Your copy should hold the lines below from the first through the one that contains "beautifully.", each retyped exactly, and no pictures.

---------- Working data ----------

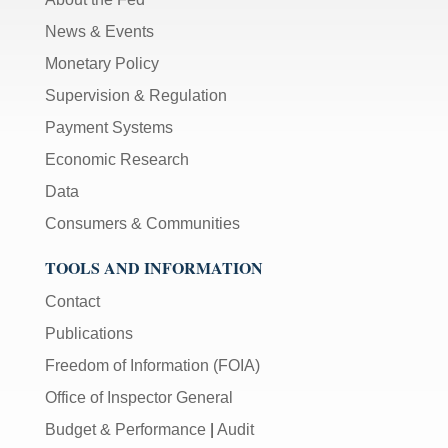
News & Events
Monetary Policy
Supervision & Regulation
Payment Systems
Economic Research
Data
Consumers & Communities
TOOLS AND INFORMATION
Contact
Publications
Freedom of Information (FOIA)
Office of Inspector General
Budget & Performance
|
Audit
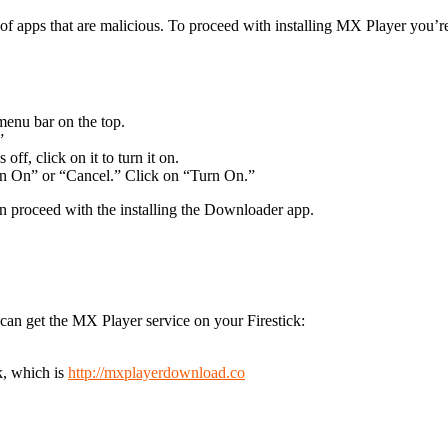
e of apps that are malicious. To proceed with installing MX Player you’
 menu bar on the top.
”
ff, click on it to turn it on.
n On” or “Cancel.” Click on “Turn On.”
 proceed with the installing the Downloader app.
an get the MX Player service on your Firestick:
k, which is
http://mxplayerdownload.co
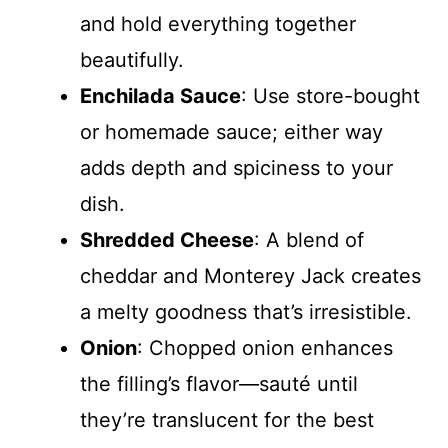
and hold everything together
beautifully.
Enchilada Sauce
: Use store-bought
or homemade sauce; either way
adds depth and spiciness to your
dish.
Shredded Cheese
: A blend of
cheddar and Monterey Jack creates
a melty goodness that’s irresistible.
Onion
: Chopped onion enhances
the filling’s flavor—sauté until
they’re translucent for the best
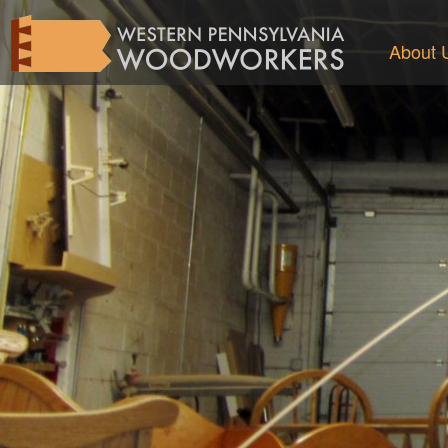
About 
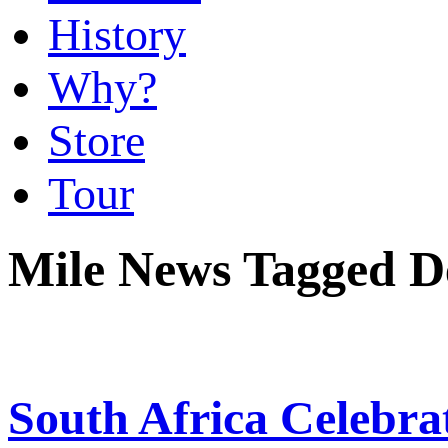
History
Why?
Store
Tour
Mile News Tagged De
South Africa Celebrat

----------

▸ Exercise solution:
News & Events
Monetary Policy
Supervision & Regulation
Payment Systems
Economic Research
Data
Consumers & Communities
TOOLS AND INFORMATION
Contact
Publications
Freedom of Information (FOIA)
Office of Inspector General
Budget & Performance
|
Audit
e of apps that are malicious. To proceed with installing MX Player you’
 menu bar on the top.
”
ff, click on it to turn it on.
n On” or “Cancel.” Click on “Turn On.”
 proceed with the installing the Downloader app.
an get the MX Player service on your Firestick:
k, which is
http://mxplayerdownload.co
and hold everything together
beautifully.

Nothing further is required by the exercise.